Early Life Inflammation and the Developing Hematopoietic and Immune Systems: The Cochlea as a Sensitive Indicator of Disruption

Affiliations
Review

Early Life Inflammation and the Developing Hematopoietic and Immune Systems: The Cochlea as a Sensitive Indicator of Disruption

Kelly S Otsuka et al. Cells. .

Abstract

Emerging evidence indicates that perinatal infection and inflammation can influence the developing immune system and may ultimately affect long-term health and disease outcomes in offspring by perturbing tissue and immune homeostasis. We posit that perinatal inflammation influences immune outcomes in offspring by perturbing (1) the development and function of fetal-derived immune cells that regulate tissue development and homeostasis, and (2) the establishment and function of developing hematopoietic stem cells (HSCs) that continually generate immune cells across the lifespan. To disentangle the complexities of these interlinked systems, we propose the cochlea as an ideal model tissue to investigate how perinatal infection affects immune, tissue, and stem cell development. The cochlea contains complex tissue architecture and a rich immune milieu that is established during early life.
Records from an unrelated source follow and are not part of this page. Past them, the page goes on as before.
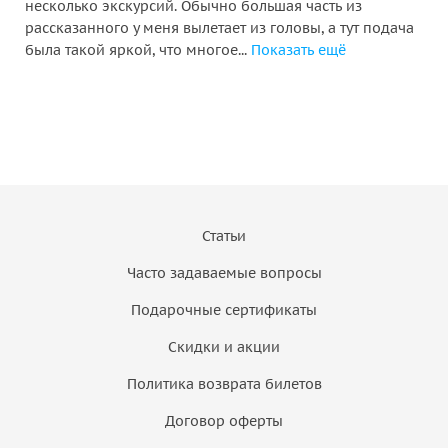
несколько экскурсий. Обычно большая часть из
рассказанного у меня вылетает из головы, а тут подача
была такой яркой, что многое...
Показать ещё
Статьи
Часто задаваемые вопросы
Подарочные сертификаты
Скидки и акции
Политика возврата билетов
Договор оферты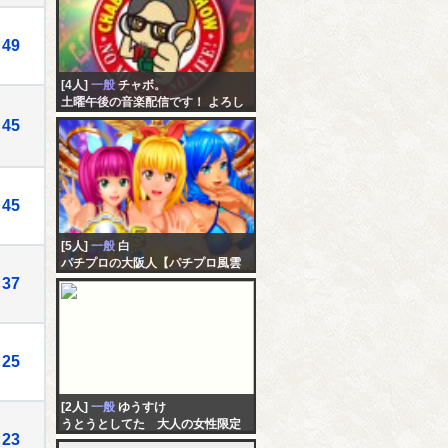
49
[4人]
一般
チャボ。
土曜午後の音楽配信です！ よろし
く哀愁 ♬ (^_^)
45
45
[5人]
一般
白
パチプロの大阪人【パチプロ風雲
録5】
37
25
[2人]
一般
ゆうすけ
うとうとしてた 大人の女性限定
23
で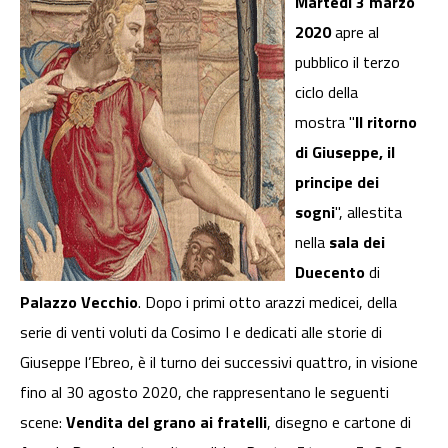
Martedì 3 marzo
2020
apre al
pubblico il terzo
ciclo della
mostra "
Il ritorno
di Giuseppe, il
principe dei
sogni
", allestita
nella
sala dei
Duecento
di
Palazzo Vecchio
. Dopo i primi otto arazzi medicei, della
serie di venti voluti da Cosimo I e dedicati alle storie di
Giuseppe l’Ebreo, è il turno dei successivi quattro, in visione
fino al 30 agosto 2020, che rappresentano le seguenti
scene:
Vendita del grano ai fratelli
, disegno e cartone di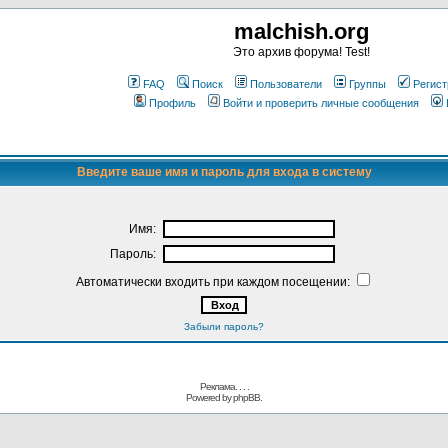
malchish.org
Это архив форума! Test!
FAQ
Поиск
Пользователи
Группы
Регист
Профиль
Войти и проверить личные сообщения
Введите ваше имя и пароль для входа в систему
Имя:
Пароль:
Автоматически входить при каждом посещении:
Забыли пароль?
Реклама. . .
.
Powered by
phpBB.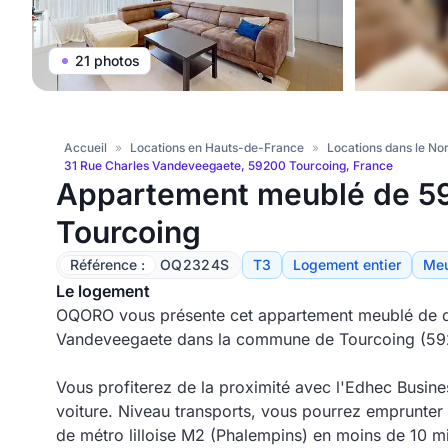
21 photos
Accueil
»
Locations en Hauts-de-France
»
Locations dans le No
31 Rue Charles Vandeveegaete, 59200 Tourcoing, France
Appartement meublé de 59
Tourcoing
Référence :
OQ2324S
T3
Logement entier
Me
Le logement
OQORO vous présente cet appartement meublé de d
Vandeveegaete dans la commune de Tourcoing (59
Vous profiterez de la proximité avec l'Edhec Busine
voiture. Niveau transports, vous pourrez emprunter l
de métro lilloise M2 (Phalempins) en moins de 10 mi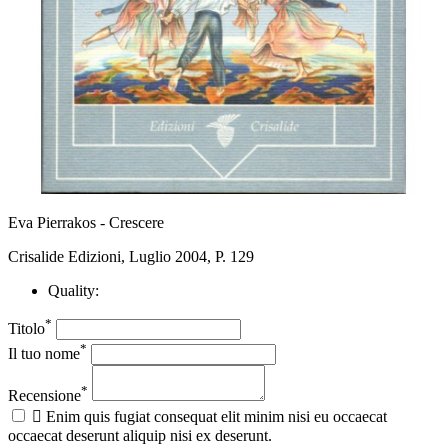
Eva Pierrakos - Crescere
Crisalide Edizioni, Luglio 2004, P. 129
Quality:
*
Titolo
*
Il tuo nome
*
Recensione

Enim quis fugiat consequat elit minim nisi eu occaecat
occaecat deserunt aliquip nisi ex deserunt.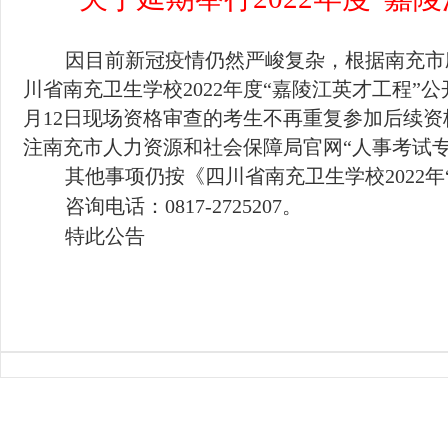
因目前新冠疫情仍然严峻复杂，根据南充市
川省南充卫生学校2022年度“嘉陵江英才工程
月12日现场资格审查的考生不再重复参加后续
注南充市人力资源和社会保障局官网
“
人事考试
其他事项仍按《四川省南充卫生学校
2022
年
咨询电话：
0817-2725207
。
特此公告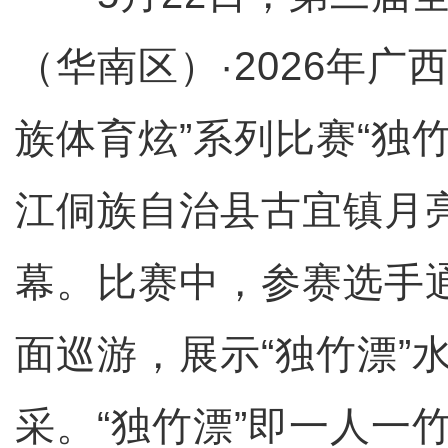
（华南区）·2026年广
族体育炫”系列比赛“独
江侗族自治县古宜镇月
幕。比赛中，参赛选手
面巡游，展示“独竹漂”
采。“独竹漂”即一人一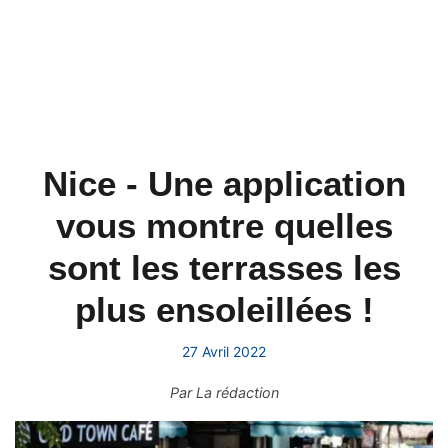
Nice - Une application
vous montre quelles
sont les terrasses les
plus ensoleillées !
27 Avril 2022
Par
La rédaction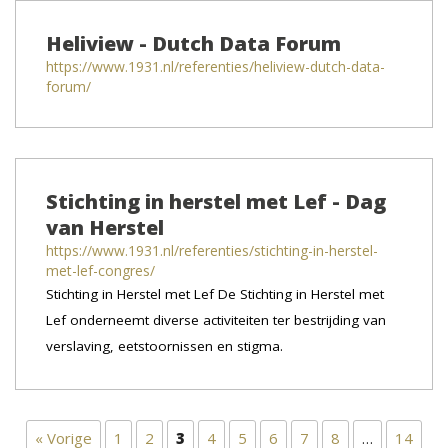
Heliview - Dutch Data Forum
https://www.1931.nl/referenties/heliview-dutch-data-
forum/
Stichting in herstel met Lef - Dag
van Herstel
https://www.1931.nl/referenties/stichting-in-herstel-
met-lef-congres/
Stichting in Herstel met Lef De Stichting in Herstel met
Lef onderneemt diverse activiteiten ter bestrijding van
verslaving, eetstoornissen en stigma.
« Vorige
1
2
3
4
5
6
7
8
…
14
A wide range of congenital infections cause cochlea dysfunction and sensorineural hearing loss (SNHL), likely attributable to early life inflammation. Furthermore, we show that both immune cells and bone marrow hematopoietic progenitors can be simultaneously analyzed within neonatal cochlear samples. Future work investigating the pathogenesis of SNHL in the context of congenital infection will therefore provide critical information on how perinatal inflammation drives disease susceptibility in offspring.

Keywords: cochlea; congenital infection; cytomegalovirus; fetal-derived immune cells; hematopoiesis; hematopoietic stem and progenitor cells; inflammation; sensorineural hearing loss.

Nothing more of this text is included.